[Saved data entries]
>>>>

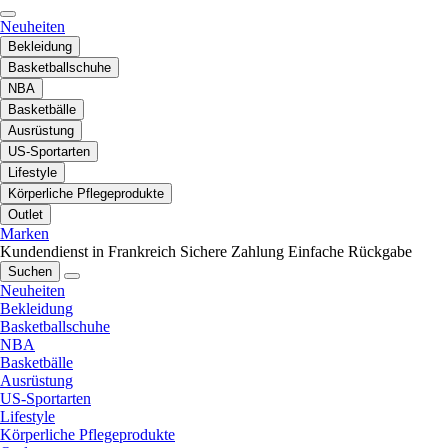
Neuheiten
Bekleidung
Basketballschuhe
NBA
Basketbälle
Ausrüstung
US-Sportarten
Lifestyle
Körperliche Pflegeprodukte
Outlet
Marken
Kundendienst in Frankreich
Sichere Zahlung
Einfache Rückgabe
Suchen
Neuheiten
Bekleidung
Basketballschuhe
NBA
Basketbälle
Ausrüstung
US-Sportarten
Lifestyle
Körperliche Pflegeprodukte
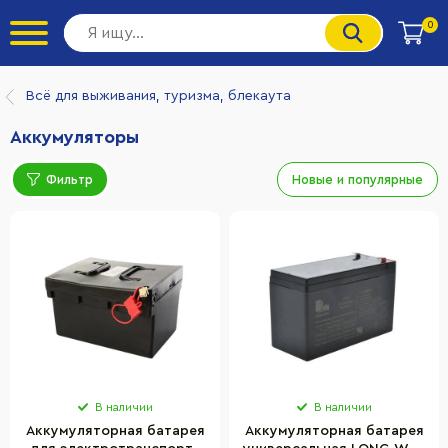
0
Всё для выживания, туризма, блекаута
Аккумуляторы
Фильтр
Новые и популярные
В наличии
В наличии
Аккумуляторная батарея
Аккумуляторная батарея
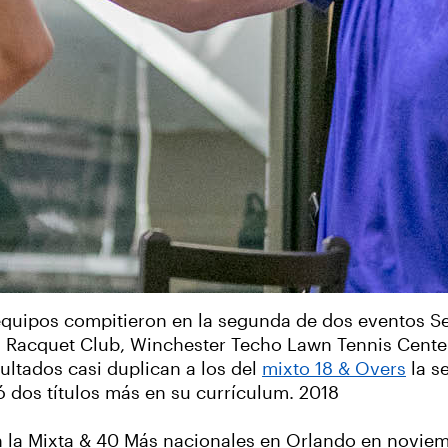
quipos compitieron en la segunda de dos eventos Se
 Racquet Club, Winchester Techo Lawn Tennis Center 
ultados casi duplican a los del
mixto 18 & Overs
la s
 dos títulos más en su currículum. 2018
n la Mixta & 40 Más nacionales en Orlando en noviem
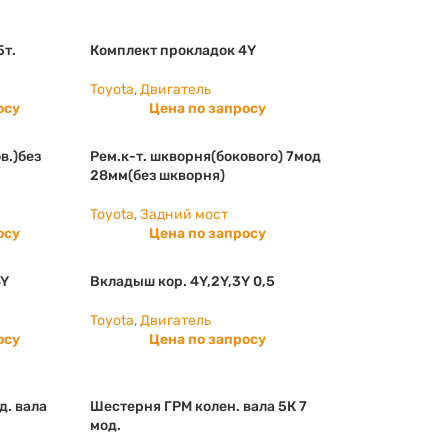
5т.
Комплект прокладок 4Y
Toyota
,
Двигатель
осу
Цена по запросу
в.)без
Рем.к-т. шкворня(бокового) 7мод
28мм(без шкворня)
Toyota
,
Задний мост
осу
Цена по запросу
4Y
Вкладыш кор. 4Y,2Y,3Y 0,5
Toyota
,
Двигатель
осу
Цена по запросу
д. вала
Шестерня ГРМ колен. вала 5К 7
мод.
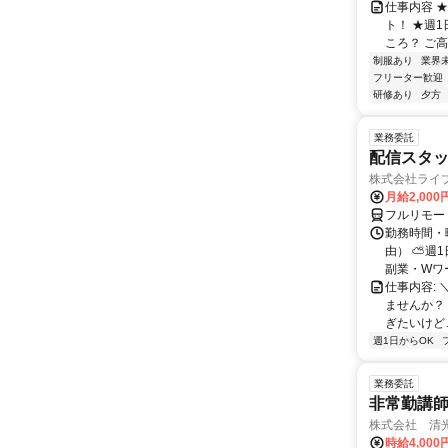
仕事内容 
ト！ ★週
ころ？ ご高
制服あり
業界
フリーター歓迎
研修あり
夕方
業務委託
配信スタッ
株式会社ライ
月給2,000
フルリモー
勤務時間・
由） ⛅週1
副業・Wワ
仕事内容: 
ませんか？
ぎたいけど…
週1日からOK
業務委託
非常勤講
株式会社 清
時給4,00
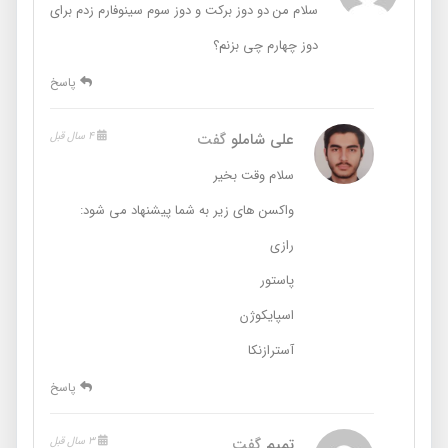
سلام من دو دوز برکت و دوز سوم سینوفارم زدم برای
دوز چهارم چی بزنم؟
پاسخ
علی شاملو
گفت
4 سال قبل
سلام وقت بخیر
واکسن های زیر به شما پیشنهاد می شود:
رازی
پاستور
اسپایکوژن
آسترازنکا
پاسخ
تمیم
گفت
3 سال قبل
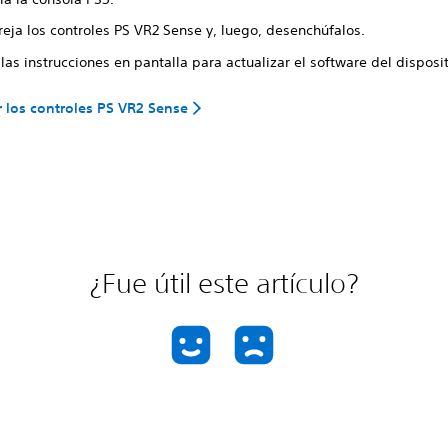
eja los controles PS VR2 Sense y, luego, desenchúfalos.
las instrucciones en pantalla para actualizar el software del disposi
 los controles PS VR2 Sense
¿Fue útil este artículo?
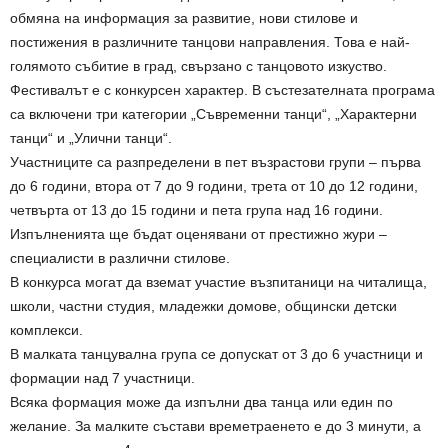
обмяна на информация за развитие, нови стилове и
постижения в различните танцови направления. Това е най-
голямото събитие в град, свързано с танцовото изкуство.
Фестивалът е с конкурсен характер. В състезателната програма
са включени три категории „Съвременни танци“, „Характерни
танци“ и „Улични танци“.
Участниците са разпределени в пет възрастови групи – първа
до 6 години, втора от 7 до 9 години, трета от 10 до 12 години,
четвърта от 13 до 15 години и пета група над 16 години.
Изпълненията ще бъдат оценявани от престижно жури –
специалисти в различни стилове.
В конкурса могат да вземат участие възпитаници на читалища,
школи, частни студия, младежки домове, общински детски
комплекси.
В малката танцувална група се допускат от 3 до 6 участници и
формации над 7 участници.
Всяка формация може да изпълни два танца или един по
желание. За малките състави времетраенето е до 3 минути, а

<<<<
>>>>

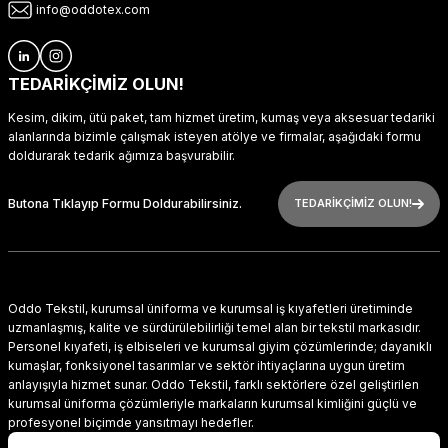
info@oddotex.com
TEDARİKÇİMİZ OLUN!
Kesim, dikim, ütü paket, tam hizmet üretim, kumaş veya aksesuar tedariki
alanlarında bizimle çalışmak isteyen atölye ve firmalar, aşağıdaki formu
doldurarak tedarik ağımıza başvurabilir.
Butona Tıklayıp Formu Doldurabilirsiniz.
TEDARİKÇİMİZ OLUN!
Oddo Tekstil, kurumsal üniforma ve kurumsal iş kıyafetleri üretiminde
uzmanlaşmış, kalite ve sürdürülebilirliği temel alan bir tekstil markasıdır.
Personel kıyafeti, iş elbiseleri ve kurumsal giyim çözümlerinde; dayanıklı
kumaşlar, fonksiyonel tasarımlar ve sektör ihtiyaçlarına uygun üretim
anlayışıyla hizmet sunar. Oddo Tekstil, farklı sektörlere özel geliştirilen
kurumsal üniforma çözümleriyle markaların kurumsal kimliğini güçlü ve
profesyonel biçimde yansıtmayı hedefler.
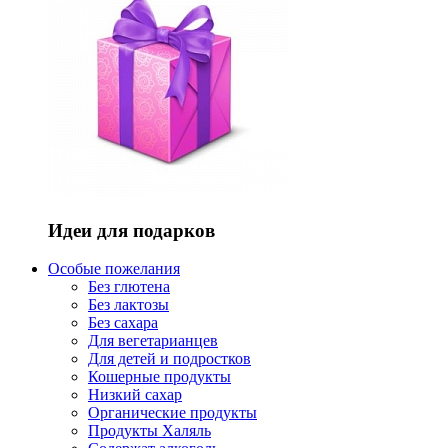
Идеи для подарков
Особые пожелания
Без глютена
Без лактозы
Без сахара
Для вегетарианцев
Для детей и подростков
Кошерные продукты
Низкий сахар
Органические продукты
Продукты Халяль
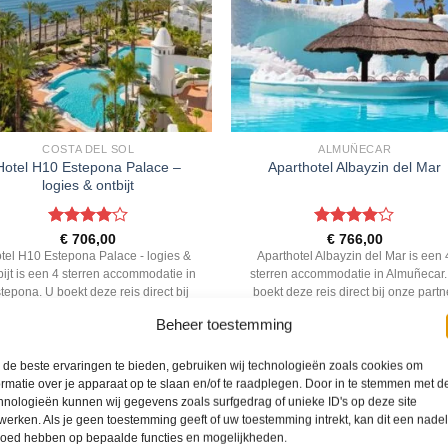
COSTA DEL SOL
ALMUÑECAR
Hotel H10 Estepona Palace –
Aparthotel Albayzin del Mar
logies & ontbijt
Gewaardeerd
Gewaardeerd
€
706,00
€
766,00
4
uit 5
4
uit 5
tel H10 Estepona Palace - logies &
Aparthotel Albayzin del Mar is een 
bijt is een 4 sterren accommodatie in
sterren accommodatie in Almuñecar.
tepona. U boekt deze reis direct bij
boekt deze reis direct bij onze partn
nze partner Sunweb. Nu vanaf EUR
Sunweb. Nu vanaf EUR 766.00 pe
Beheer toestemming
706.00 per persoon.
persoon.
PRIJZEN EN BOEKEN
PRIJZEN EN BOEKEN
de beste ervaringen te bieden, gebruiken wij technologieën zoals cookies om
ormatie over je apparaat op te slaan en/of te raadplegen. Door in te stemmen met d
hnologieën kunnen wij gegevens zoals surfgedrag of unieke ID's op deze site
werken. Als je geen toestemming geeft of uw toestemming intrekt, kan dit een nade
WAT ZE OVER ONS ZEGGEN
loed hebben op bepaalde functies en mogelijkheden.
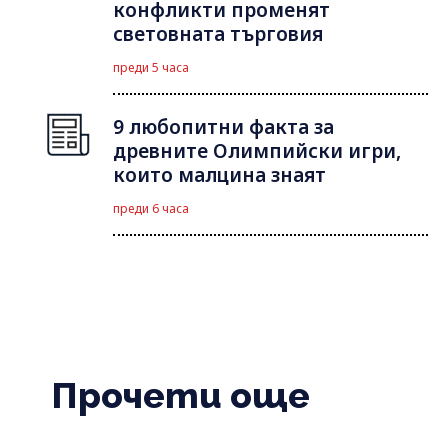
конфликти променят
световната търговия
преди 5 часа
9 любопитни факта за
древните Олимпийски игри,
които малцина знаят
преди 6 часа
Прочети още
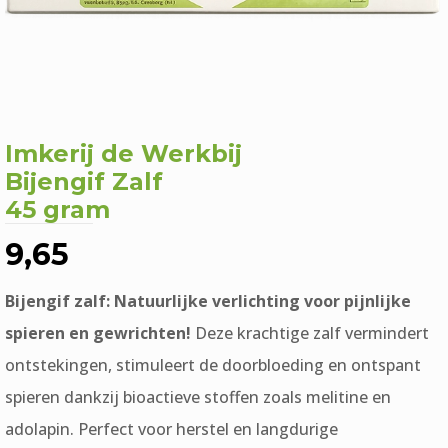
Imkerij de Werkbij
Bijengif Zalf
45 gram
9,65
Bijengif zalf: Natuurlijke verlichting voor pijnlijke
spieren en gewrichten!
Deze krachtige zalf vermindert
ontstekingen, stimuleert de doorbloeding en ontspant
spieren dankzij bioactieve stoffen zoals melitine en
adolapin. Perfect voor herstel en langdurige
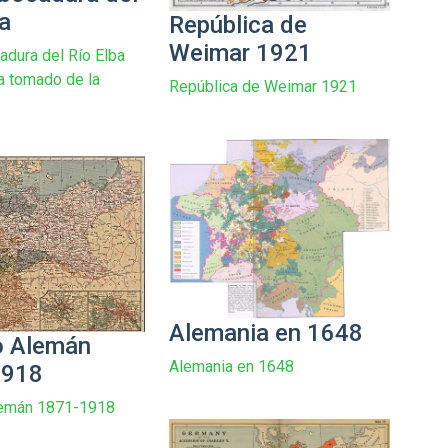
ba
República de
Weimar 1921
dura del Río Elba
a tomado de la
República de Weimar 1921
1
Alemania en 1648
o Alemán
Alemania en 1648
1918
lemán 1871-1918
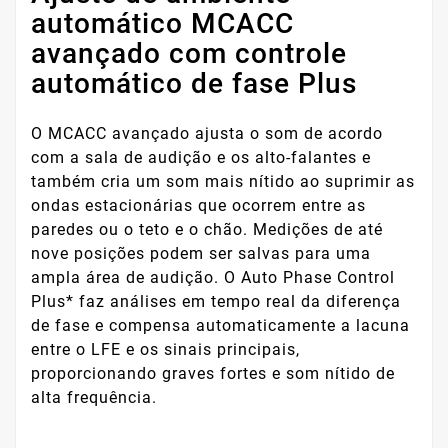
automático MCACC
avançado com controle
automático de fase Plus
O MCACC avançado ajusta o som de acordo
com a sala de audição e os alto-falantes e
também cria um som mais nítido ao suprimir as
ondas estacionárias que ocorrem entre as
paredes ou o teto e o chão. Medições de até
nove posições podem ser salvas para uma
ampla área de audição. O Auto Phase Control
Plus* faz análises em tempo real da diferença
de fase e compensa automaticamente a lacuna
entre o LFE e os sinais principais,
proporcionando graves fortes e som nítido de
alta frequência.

<<<<
>>>>

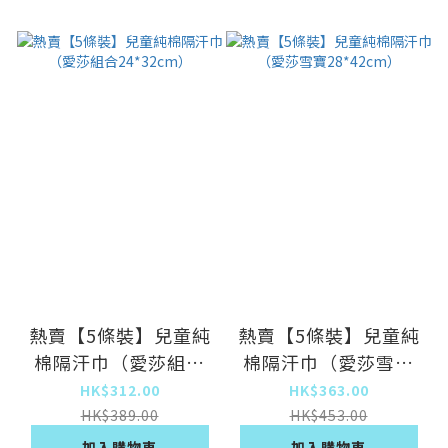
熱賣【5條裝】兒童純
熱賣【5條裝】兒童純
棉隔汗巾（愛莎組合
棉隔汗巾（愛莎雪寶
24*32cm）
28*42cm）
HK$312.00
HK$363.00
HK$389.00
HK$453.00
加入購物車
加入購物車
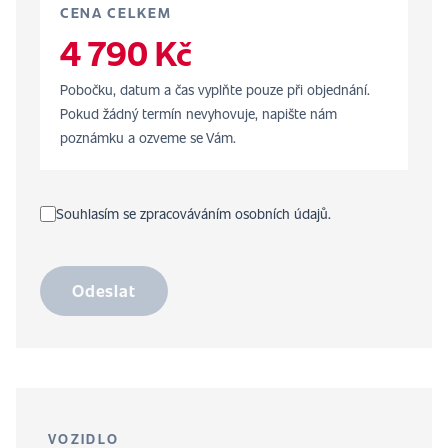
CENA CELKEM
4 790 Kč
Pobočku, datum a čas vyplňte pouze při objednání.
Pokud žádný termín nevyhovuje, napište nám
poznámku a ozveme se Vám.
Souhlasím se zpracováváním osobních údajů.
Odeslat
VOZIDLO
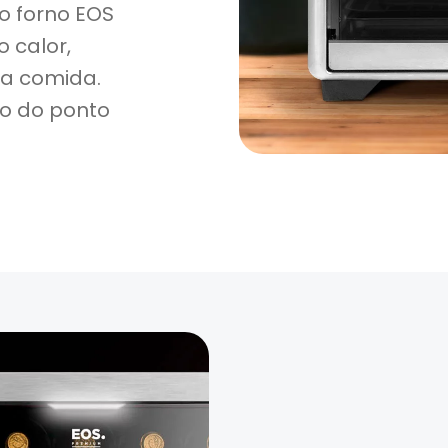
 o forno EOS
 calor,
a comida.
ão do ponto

<<<<

**About this exercise:**
Work through the records above. Copy every line with the string "MCACC".

**Expected answer:**
automático MCACC
O MCACC avançado ajusta o som de acordo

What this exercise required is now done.